Gabriel deferred. “Yes, well. Unfortunately, that means this paper is what he’s been looking for. A way to set the two of you apart.”
“Even if it’s just a technicality?” I ran my hand through my hair at his silence, then asked the question that felt like a stone sinking in my stomach. “Who reviewed the paper?”
Gabriel grimaced, and that sinking feeling shifted to that of an animal burrowing.
“Gabriel,” I rasped.
He sighed. “Your father.”
A choked laugh escaped my lips. “My father reviewed my paper on the use of anchors for blood magic?”
He nodded. “He’s entirely qualified.”
I ground my teeth. “Oh, I know he’s qualified. I also know his feelings on the paper. He’d contest every point. You’re saying he approved it?”
“Yes.”
“Excuse me.” I nodded to them both and stormed out of the library to find him.
“What did you do, Father?”I skipped the usual greetings as I entered the family apartment. Sasha and Timothy were at the table, eating. Metal clanged in the kitchen where Father cooked, and Mother carried a platter of pancakes toward the table.
“We’re having breakfast for the evening meal,” Sasha announced proudly.
I sighed. “I see that.”
“Your siblings wanted to pretend they were at your apartment, since they hadn’t been over there in three days,” Mother said as she set the plate down.

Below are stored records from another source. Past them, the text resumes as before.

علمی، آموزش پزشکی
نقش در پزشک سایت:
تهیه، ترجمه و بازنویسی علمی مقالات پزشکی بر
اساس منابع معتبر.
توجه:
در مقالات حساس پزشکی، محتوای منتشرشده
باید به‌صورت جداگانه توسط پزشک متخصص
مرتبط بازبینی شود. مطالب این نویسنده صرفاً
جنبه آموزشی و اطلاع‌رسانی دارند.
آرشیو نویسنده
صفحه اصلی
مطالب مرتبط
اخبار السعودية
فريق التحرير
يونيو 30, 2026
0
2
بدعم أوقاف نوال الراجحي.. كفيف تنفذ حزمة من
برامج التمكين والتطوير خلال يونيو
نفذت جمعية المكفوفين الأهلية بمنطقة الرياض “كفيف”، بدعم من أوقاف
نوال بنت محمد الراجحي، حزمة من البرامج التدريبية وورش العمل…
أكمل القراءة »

In the kitchen, Father flipped another pancake.
“I need just a moment with Father,” I said as I gave each of them a quick kiss on the forehead.

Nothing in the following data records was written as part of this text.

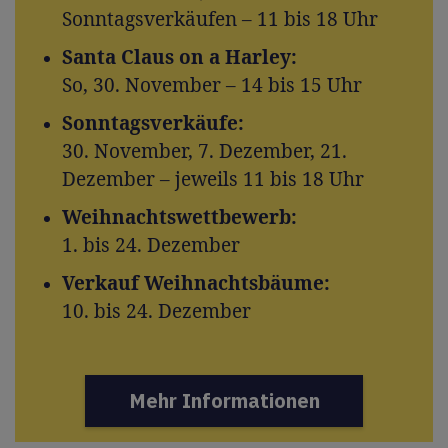
Sonntagsverkäufen – 11 bis 18 Uhr
Santa Claus on a Harley:
So, 30. November – 14 bis 15 Uhr
Sonntagsverkäufe:
30. November, 7. Dezember, 21.
Dezember – jeweils 11 bis 18 Uhr
Weihnachtswettbewerb:
1. bis 24. Dezember
Verkauf Weihnachtsbäume:
10. bis 24. Dezember
Mehr Informationen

“I’m not sure what you’re upset about, Ambrose,” Father said as I entered the kitchen. He didn’t have to see the pancakes to know when they were done. A small bell timer clanged every three minutes, signaling when to flip.
For a moment, I simply stared. Father and I might have disagreed on methods, but regardless, I’d let his caution guide me for far too long. If I wanted to prove myself worthy of the position of Vesten historian and be the scholar I knew myself capable of being, then choosing my own path was the first step.

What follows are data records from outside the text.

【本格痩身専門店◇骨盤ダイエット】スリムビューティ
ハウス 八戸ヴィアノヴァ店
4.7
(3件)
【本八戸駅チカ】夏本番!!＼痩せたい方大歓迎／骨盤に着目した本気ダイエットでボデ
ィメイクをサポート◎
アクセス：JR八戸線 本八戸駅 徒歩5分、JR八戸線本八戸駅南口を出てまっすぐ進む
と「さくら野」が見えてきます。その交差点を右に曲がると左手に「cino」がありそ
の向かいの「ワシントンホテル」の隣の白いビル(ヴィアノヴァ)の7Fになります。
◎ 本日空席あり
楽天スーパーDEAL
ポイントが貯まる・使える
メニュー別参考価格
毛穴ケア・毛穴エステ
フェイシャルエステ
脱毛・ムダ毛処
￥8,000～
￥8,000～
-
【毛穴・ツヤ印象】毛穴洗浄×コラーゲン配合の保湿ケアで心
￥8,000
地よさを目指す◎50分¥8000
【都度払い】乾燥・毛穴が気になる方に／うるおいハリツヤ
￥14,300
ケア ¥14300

This afternoon was only the beginning. I’d used myself as a test subject for blood magic. With the way Lord Arctos and Carter talked about the need to dissolve the bond between them, I could confidently say that the continent would be a safer placefor my research. I only wished I had started thinking this way sooner.
“You didn’t even agree with that paper,” I said at last. “How could you approve it?”
Father waved away my concern. “I know you didn’t want to do all that, you just needed the qualification.”
Mother returned to the kitchen to collect another stack. “James, how could you?” she said, clearly hearing our conversation. “You said you wouldn’t interfere.”
“I didn’t. I checked the submissions when I was at the library a few days ago, to see if there was anything of interest.”
Mother collected another stack of pancakes. “We will discuss this later. But for the record, that is the opposite of not interfering.”
She squeezed my shoulder and left. I wasn’t sure what else to say. Father had crossed a line. He had known what this would do.
“You could discredit me, of course, if it’s so important to you,” he said.
I sucked in a breath. That seemed drastic even for me. I believed in the paper, of course, but just because I knew Father disagreed with it didn’t mean he wasn’t capable of spotting mistakes. The question was, how genuinely had he searched for them?
“Did you think it drew the correct conclusion?” I asked.
He shrugged. “I think the test itself was unnecessary, but once conducted, the results were assembled sensibly.”
Part of me wondered if I should be flattered by that response. That was as close to admitting he couldn’t find fault with the logic as he would get.